I pushed a fix in https://github.com/cvg/pixloc/commit/002c1987d387558ecb4ac53a120973fdf258ce8b Can you please let me know if it solves the issue?

angiend commented 2 years ago

sorry to bother you again.@Skydes i try your method ,change the code as your show. but get an error , ....... Process 1 terminated with the following error: Traceback (most recent call last): File "/home/zhoulw/.local/lib/python3.8/site-packages/torch/multiprocessing/spawn.py", line 59, in _wrap fn(i, args) File "/home/zhoulw/pixloc/pixloc/pixlib/train.py", line 356, in main_worker training(rank, conf, output_dir, args) File "/home/zhoulw/pixloc/pixloc/pixlib/train.py", line 266, in training loss.backward() File "/home/zhoulw/.local/lib/python3.8/site-packages/torch/_tensor.py", line 255, in backward torch.autograd.backward(self, gradient, retain_graph, create_graph, inputs=inputs) File "/home/zhoulw/.local/lib/python3.8/site-packages/torch/autograd/init.py", line 147, in backward Variable._execution_engine.run_backward( File "/home/zhoulw/.local/lib/python3.8/site-packages/torch/autograd/function.py", line 87, in apply return self._forward_cls.backward(self, args) # type: ignore[attr-defined] File "/home/zhoulw/.local/lib/python3.8/site-packages/torch/utils/checkpoint.py", line 138, in backward torch.autograd.backward(outputs_with_grad, args_with_grad) File "/home/zhoulw/.local/lib/python3.8/site-packages/torch/autograd/init.py", line 147, in backward Variable._execution_engine.run_backward( RuntimeError: Expected to mark a variable ready only once. This error is caused by one of the following reasons: 1) Use of a module parameter outside the forward function. Please make sure model parameters are not shared across multiple concurrent forward-backward passes. or try to use _set_static_graph() as a workaround if this module graph does not change during training loop.2) Reused parameters in multiple reentrant backward passes. For example, if you use multiple checkpoint functions to wrap the same part of your model, it would result in the same set of parameters been used by different reentrant backward passes multiple times, and hence marking a variable ready multiple times. DDP does not support such use cases in default. You can try to use _set_static_graph() as a workaround if your module graph does not change over iterations. Parameter at index 36 has been marked as ready twice. This means that multiple autograd engine hooks have fired for this particular parameter during this iteration.

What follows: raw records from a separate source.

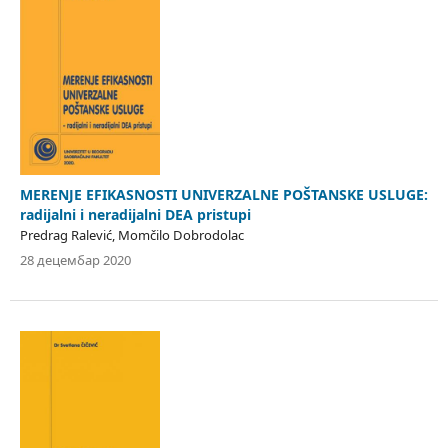
MERENJE EFIKASNOSTI UNIVERZALNE POŠTANSKE USLUGE:
radijalni i neradijalni DEA pristupi
Predrag Ralević, Momčilo Dobrodolac
28 децембар 2020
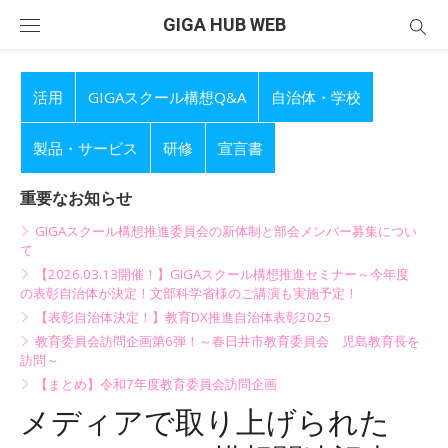
Skip
GIGA HUB WEB
to
content
活用
GIGAスクール構想Q&A
自治体・学校
製品・サービス
研修
宣言書
重要なお知らせ
GIGAスクール構想推進委員会の新体制と部会メンバー募集につい
て
【2026.03.13開催！】GIGAスクール構想推進セミナー～今年度
の表彰自治体が決定！文部科学省様のご講演も実施予定！
【表彰自治体決定！】教育DX推進自治体表彰2025
教育委員会訪問企画第6弾！～春日井市教育委員会 児島教育長を
訪問～
【まとめ】令和7年度教育委員会訪問企画
メディアで取り上げられた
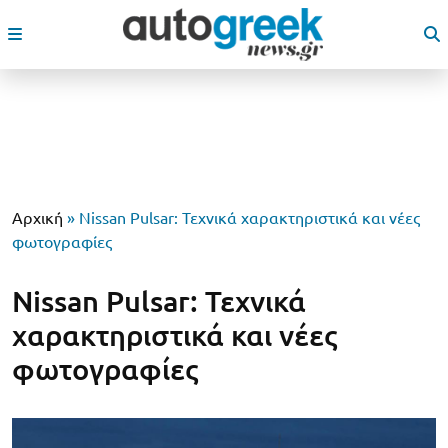
Αρχική
»
Nissan Pulsar: Τεχνικά χαρακτηριστικά και νέες
φωτογραφίες
Nissan Pulsar: Τεχνικά
χαρακτηριστικά και νέες
φωτογραφίες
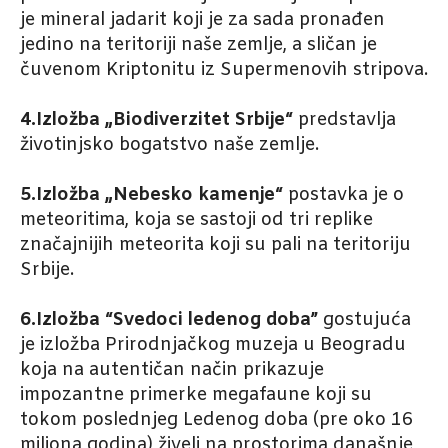
je mineral jadarit koji je za sada pronađen
jedino na teritoriji naše zemlje, a sličan je
čuvenom Kriptonitu iz Supermenovih stripova.
4.Izložba „Biodiverzitet Srbije“
predstavlja
životinjsko bogatstvo naše zemlje.
5.Izložba „Nebesko kamenje“
postavka je o
meteoritima, koja se sastoji od tri replike
značajnijih meteorita koji su pali na teritoriju
Srbije.
6.Izložba “Svedoci ledenog doba”
gostujuća
je izložba Prirodnjačkog muzeja u Beogradu
koja na autentičan način prikazuje
impozantne primerke megafaune koji su
tokom poslednjeg Ledenog doba (pre oko 16
miliona godina) živeli na prostorima današnje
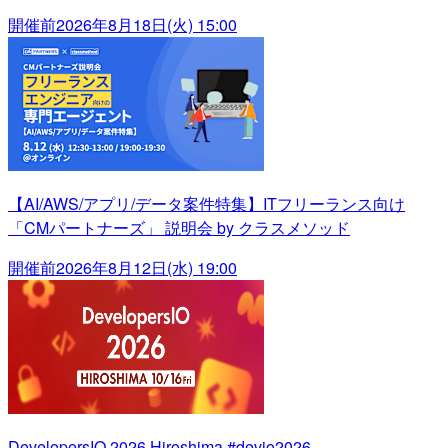
開催前
2026年8月18日(火) 15:00
【AI/AWS/アプリ/データ案件特集】ITフリーランス向け
「CMパートナーズ」 説明会 by クラスメソッド
開催前
2026年8月12日(水) 19:00
DevelopersIO 2026 Hiroshima #devio2026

You can set the environment variable TORCH_DISTRIBUTED_DEBUG to either INFO or DETAIL to print parameter names for further debugging log-distributed.txt

sarlinpe commented 2 years ago

Apologies for the late reply. From the logs

UserWarning: Error detected in torch::autograd::AccumulateGrad. No forward pass information available. Enable detect anomaly during forward pass for more information. (Triggered internally at ../torch/csrc/autograd/python_anomaly_mode.cpp:85.)

Can you try to enable anomaly detection? Does this always happen at the first iteration?

rann1018 commented 2 years ago

Hi @Skydes and @angiend,

I came across the same problem when adapting multi-gpu training. I have set: torch.autograd.set_detect_anomaly(True) but it cannot solve the problem.

Have you solved this issue? Looking forward to your reply.